▶ [ASSIGNED TASK] The lines to copy are those in the records below that hold the word "central".

┌─ THE DATA

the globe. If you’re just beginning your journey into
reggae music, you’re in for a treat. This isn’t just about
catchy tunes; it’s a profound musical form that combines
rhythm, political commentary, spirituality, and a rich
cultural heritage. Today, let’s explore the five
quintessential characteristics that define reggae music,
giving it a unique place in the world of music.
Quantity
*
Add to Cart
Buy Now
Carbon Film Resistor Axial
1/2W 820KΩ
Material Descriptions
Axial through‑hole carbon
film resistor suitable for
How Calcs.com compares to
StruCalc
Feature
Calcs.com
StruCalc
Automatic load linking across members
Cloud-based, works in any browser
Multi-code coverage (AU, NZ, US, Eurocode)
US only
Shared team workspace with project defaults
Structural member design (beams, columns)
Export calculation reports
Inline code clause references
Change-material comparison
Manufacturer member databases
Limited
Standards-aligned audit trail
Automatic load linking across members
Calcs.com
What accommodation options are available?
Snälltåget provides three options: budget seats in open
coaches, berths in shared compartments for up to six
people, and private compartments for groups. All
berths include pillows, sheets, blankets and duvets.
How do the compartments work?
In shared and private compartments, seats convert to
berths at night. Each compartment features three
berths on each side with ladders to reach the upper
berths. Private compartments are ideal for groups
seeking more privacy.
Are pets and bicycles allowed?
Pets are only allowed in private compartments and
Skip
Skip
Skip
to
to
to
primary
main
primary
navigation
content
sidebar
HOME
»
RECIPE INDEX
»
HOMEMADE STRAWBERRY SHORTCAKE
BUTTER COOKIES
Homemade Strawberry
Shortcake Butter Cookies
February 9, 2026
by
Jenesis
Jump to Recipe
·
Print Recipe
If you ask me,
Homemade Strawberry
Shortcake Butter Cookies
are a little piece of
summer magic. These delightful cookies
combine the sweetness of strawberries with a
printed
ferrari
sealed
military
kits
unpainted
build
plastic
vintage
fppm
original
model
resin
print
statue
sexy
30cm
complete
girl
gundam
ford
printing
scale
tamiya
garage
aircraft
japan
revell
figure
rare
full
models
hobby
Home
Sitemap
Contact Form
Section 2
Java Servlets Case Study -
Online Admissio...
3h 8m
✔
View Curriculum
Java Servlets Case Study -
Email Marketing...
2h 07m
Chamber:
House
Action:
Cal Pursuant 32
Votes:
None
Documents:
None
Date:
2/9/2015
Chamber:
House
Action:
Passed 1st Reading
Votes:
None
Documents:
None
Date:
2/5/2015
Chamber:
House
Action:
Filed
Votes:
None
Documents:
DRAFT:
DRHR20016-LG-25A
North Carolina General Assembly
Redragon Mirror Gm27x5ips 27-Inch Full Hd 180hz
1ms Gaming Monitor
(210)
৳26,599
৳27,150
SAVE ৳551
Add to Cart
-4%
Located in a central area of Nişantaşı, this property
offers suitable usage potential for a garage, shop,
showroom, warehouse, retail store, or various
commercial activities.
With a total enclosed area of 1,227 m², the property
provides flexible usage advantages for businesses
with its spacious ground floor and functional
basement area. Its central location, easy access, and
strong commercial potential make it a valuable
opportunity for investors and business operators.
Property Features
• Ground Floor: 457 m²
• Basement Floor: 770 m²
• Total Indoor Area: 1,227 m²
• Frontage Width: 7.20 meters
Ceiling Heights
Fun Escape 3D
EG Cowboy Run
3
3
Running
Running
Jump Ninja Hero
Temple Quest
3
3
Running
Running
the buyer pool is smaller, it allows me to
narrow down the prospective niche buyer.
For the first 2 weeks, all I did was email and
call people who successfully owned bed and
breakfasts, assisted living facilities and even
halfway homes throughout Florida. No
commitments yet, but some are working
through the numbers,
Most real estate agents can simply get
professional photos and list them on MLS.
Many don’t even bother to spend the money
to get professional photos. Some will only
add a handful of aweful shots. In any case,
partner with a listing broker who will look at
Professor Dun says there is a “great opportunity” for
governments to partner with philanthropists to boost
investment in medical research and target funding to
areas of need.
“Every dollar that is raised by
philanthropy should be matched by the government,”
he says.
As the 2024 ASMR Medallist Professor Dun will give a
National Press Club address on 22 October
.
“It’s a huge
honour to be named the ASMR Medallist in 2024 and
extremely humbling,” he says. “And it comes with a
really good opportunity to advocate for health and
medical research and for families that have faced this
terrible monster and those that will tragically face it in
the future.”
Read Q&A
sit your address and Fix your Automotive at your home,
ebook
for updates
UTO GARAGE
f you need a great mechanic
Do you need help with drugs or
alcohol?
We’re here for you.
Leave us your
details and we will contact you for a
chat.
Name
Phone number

└─
┌─ THE DATA

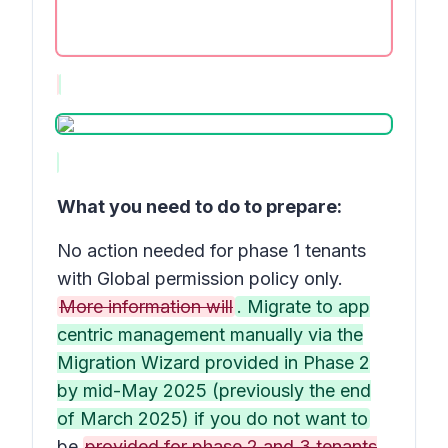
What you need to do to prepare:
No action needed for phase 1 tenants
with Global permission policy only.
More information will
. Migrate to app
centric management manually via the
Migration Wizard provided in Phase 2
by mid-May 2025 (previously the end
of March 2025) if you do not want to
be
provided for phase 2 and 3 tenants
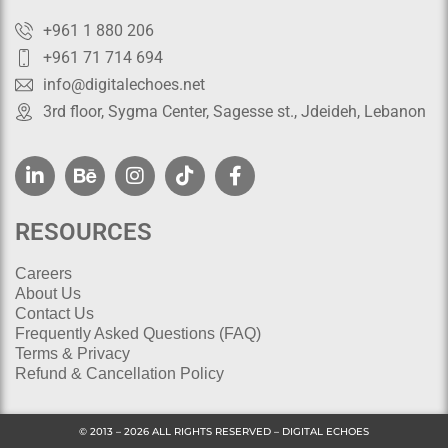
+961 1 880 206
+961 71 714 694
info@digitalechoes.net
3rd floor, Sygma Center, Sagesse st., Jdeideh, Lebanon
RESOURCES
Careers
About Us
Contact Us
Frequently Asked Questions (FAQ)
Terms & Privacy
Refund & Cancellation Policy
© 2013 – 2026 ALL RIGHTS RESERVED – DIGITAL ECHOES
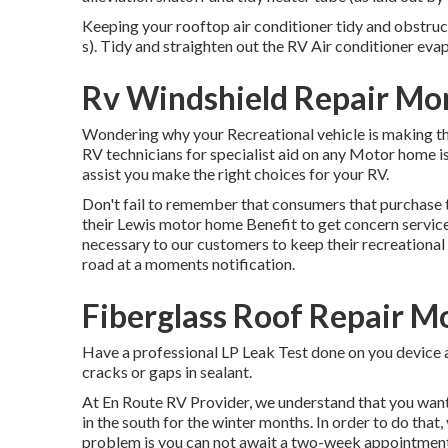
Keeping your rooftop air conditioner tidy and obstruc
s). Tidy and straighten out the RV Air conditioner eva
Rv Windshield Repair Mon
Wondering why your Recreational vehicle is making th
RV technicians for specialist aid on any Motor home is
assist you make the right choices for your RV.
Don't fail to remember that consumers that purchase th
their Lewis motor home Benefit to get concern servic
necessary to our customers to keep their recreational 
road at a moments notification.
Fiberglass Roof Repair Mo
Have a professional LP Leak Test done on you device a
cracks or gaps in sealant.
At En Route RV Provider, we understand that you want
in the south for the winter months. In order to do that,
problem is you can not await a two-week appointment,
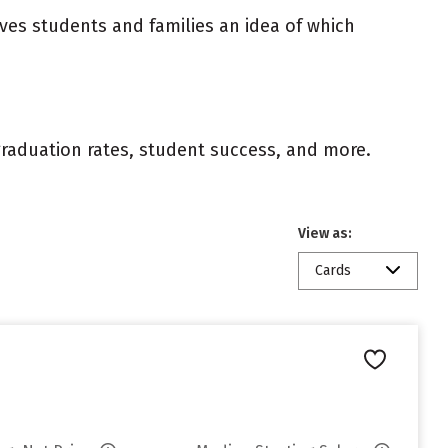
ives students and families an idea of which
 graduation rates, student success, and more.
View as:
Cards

└─

▶ [ANSWER TO THIS EXERCISE]
Located in a central area of Nişantaşı, this property
basement area. Its central location, easy access, and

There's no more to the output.